= Marian Richardson =

Irish television and radio presenter and producer (born 1954)

Marian Concepta Richardson (born 20 March 1954) is an Irish television and radio presenter and producer.

==Background==
Richardson grew up in Dublin with her sisters Barbara and Helen and brother Seán. She attended school at St Louis High School, Rathmines.

==Career==
Richardson began acting when she was 10. At the age of 13, she performed in A Christmas Carol at the Gate Theatre. In 1968, she played Hedvig Ekdal in an RTÉ television production of Henrik Ibsen's The Wild Duck with Ann Rowan, Christopher Casson, T. P. McKenna, Blánaid Irvine, Geoffrey Golden and Maurice Good.

She worked for a period as a waitress in Captain America's on Grafton Street.
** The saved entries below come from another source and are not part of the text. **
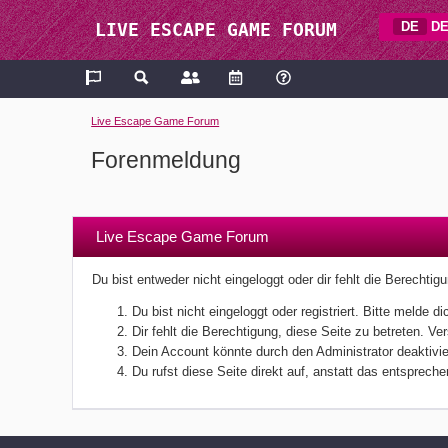
DE
DE
LIVE ESCAPE GAME FORUM
Live Escape Game Forum
Forenmeldung
Live Escape Game Forum
Du bist entweder nicht eingeloggt oder dir fehlt die Berechti
Du bist nicht eingeloggt oder registriert. Bitte melde
Dir fehlt die Berechtigung, diese Seite zu betreten. V
Dein Account könnte durch den Administrator deaktivier
Du rufst diese Seite direkt auf, anstatt das entsprec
In the 1970s, she moved to London, working as a freelance journalist for the BBC. After returning to Ireland, she presented the popular children's television series Bosco on Raidió Teilifís Éireann for 12 years. She then moved to radio, presenting Toss The Feathers on the newly-launched 2FM. She later worked on Morning Ireland, RTÉ News at One, and the television desk.

She produced the RTÉ Radio 1 news and current affairs shows Drivetime and Today with Pat Kenny. From 2010 to 2019, she presented the compilation show Playback on RTÉ Radio 1. She has won several PPI Radio Awards. After 40 years with RTÉ, she reached the mandatory retirement age of 65 and retired on 14 March 2019.

==Personal life==
Richardson is married to Michael Good, a fellow RTÉ employee. They live in Dún Laoghaire. Richardson has a son from a previous relationship, Fionn Comerford, who was born during her time in London. With Michael Good, she has a son, Jack. Michael has 2 sons, Peter and Richard, from a previous relationship. Richardson is a Gaeilgeoir (Irish speaker). Richardson suffers from osteoarthritis.